Scaling limit of a weakly asymmetric simple exclusion process in the framework of regularity structures

TL;DR

This paper proves that a rescaled weakly asymmetric exclusion process converges to the KPZ equation's solution using regularity structures, avoiding traditional Cole-Hopf transforms, and advances the mathematical understanding of particle systems.

Contribution

It introduces a novel analysis of the exclusion process via regularity structures without relying on the Gaertner transform, extending the theoretical framework.

Findings

Convergence of the rescaled exclusion process to KPZ solution established.

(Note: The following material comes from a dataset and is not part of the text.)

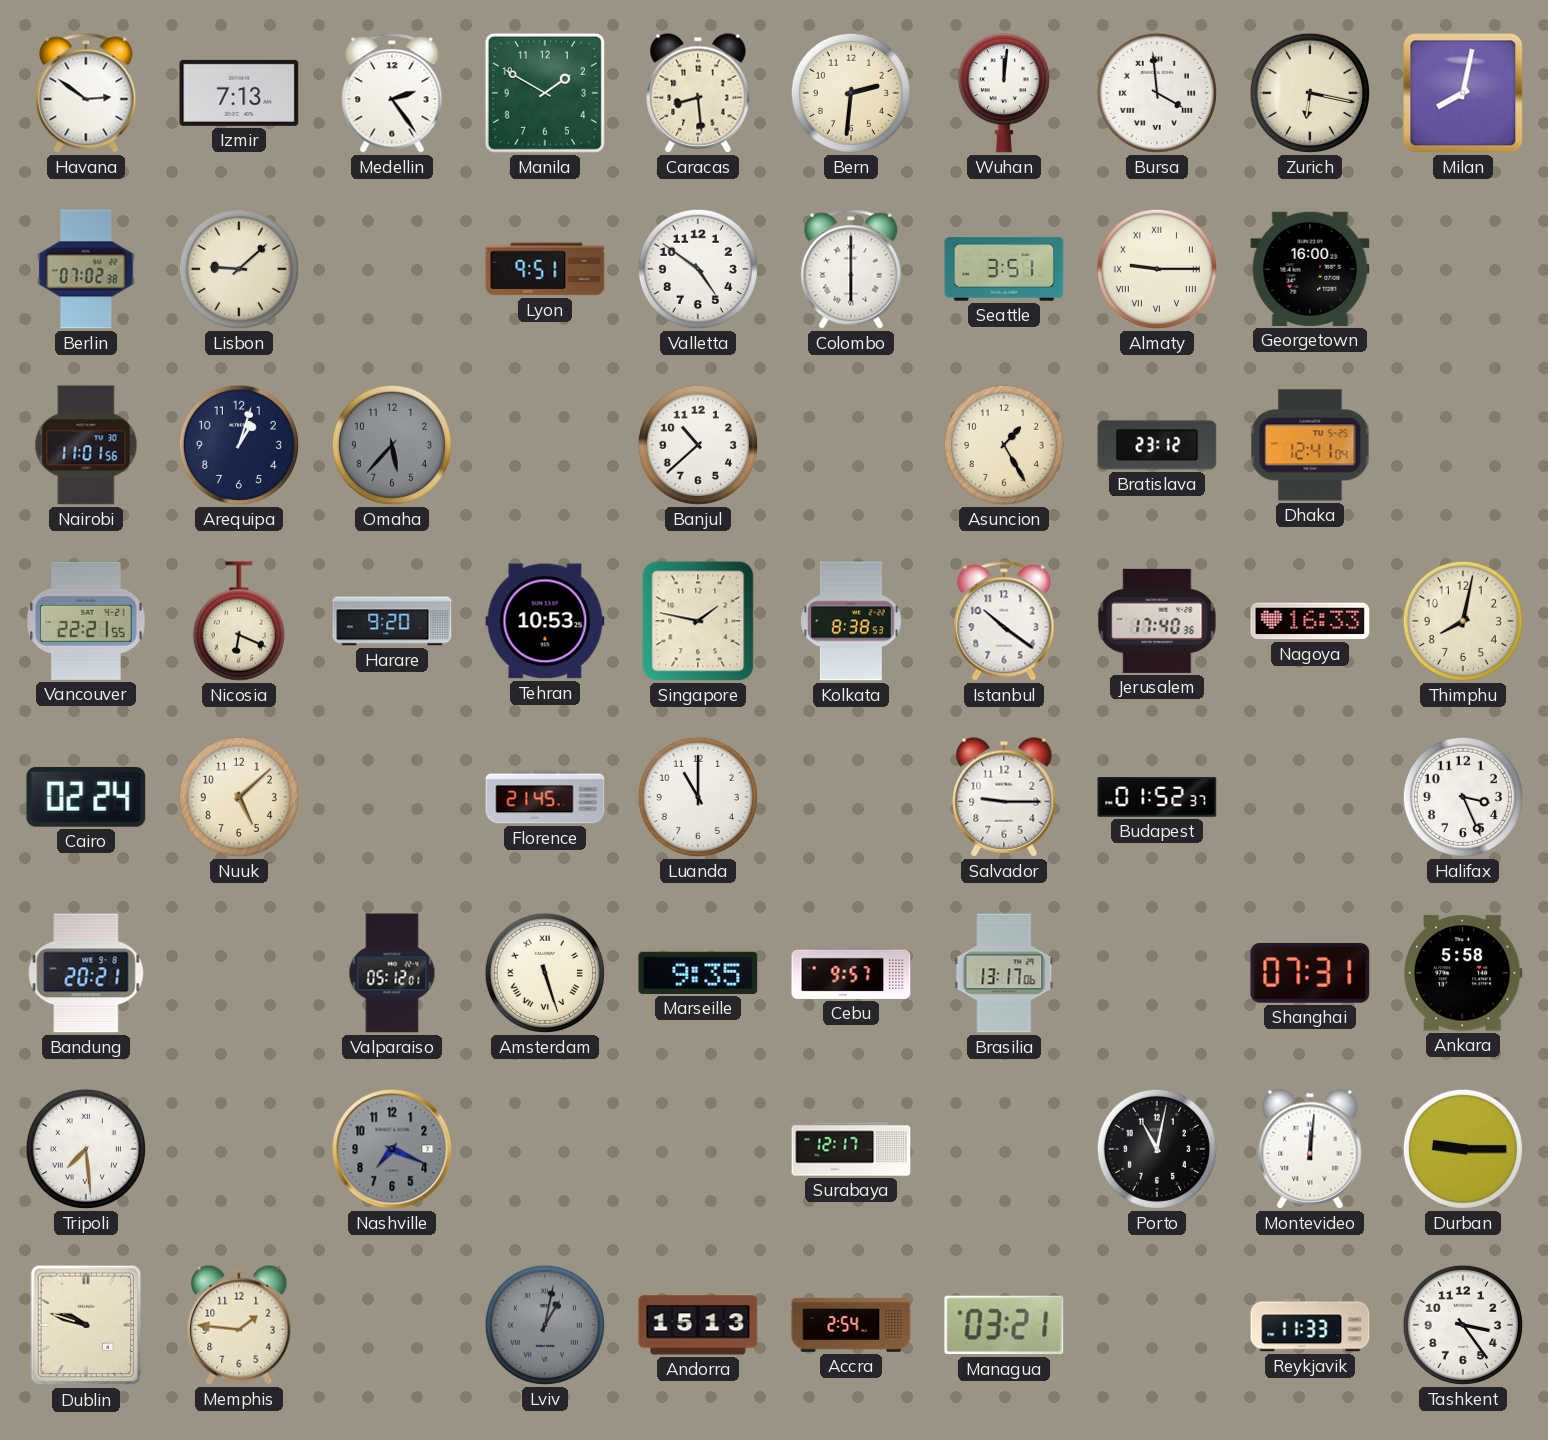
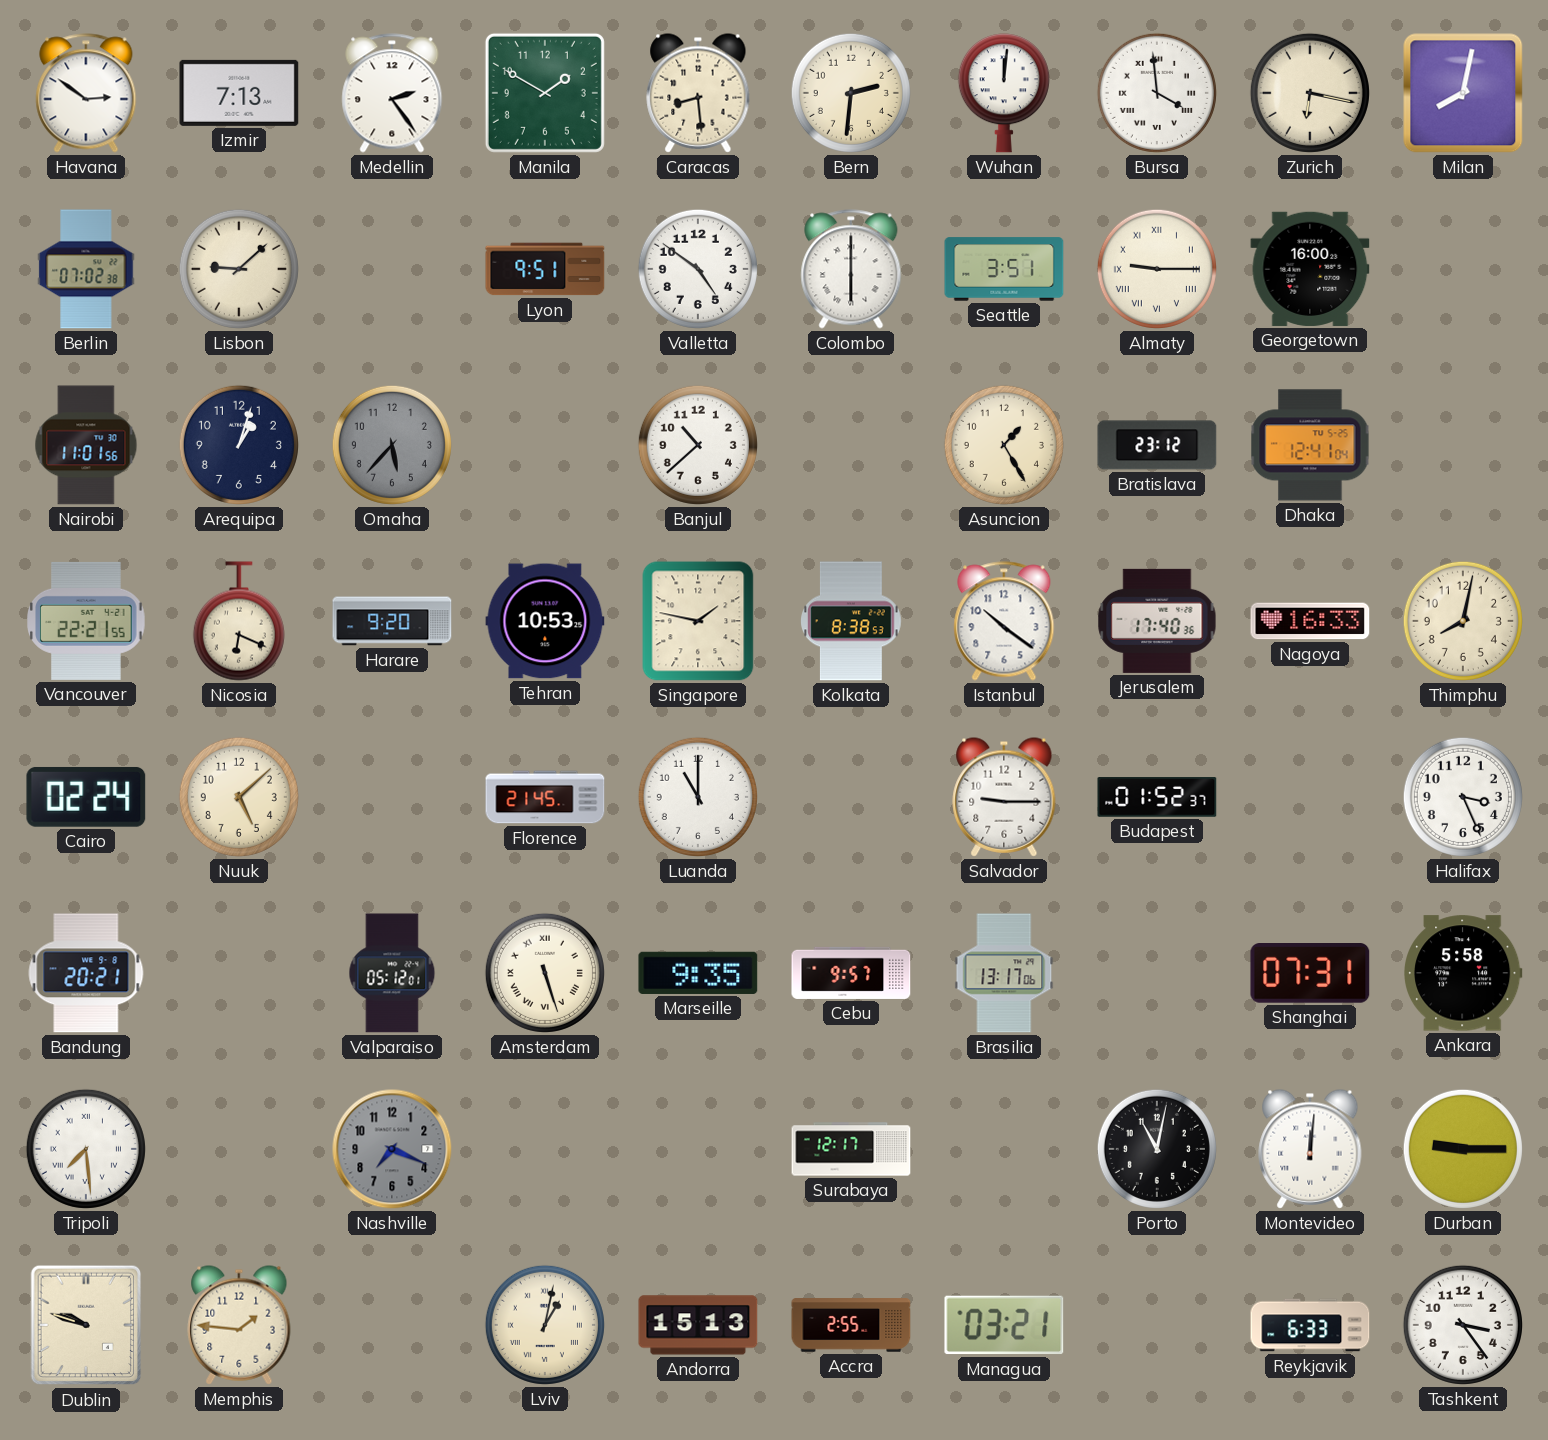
Lviv dial: grey -> cream
Accra: 2:54 -> 2:55
Reykjavik: 11:33 -> 6:33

Development of a discretisation framework for regularity structures.

New renormalisation techniques for discrete convolution operators.

Abstract

We prove that a parabolically rescaled and suitably renormalised height function of a weakly asymmetric simple exclusion process on a circle converges to the Cole-Hopf solution of the KPZ equation. This is an analogue of the celebrated result by Bertini and Giacomin from 1997 for the exclusion process on a circle with any particle density. The main goal of this article is to analyse the interacting particle system using the framework of regularity structures without applying the Gaertner transform, a discrete version of the Cole-Hopf transform which linearises the KPZ equation. Our analysis relies on discretisation framework for regularity structures developed by Erhard and Hairer as well as estimates for iterated integrals with respect to cadlag martingales derived by Grazieschi, Matetski and Weber. The main technical challenge addressed in this work is the renormalisation procedure which requires a subtle analysis of regularity preserving discrete convolution operators.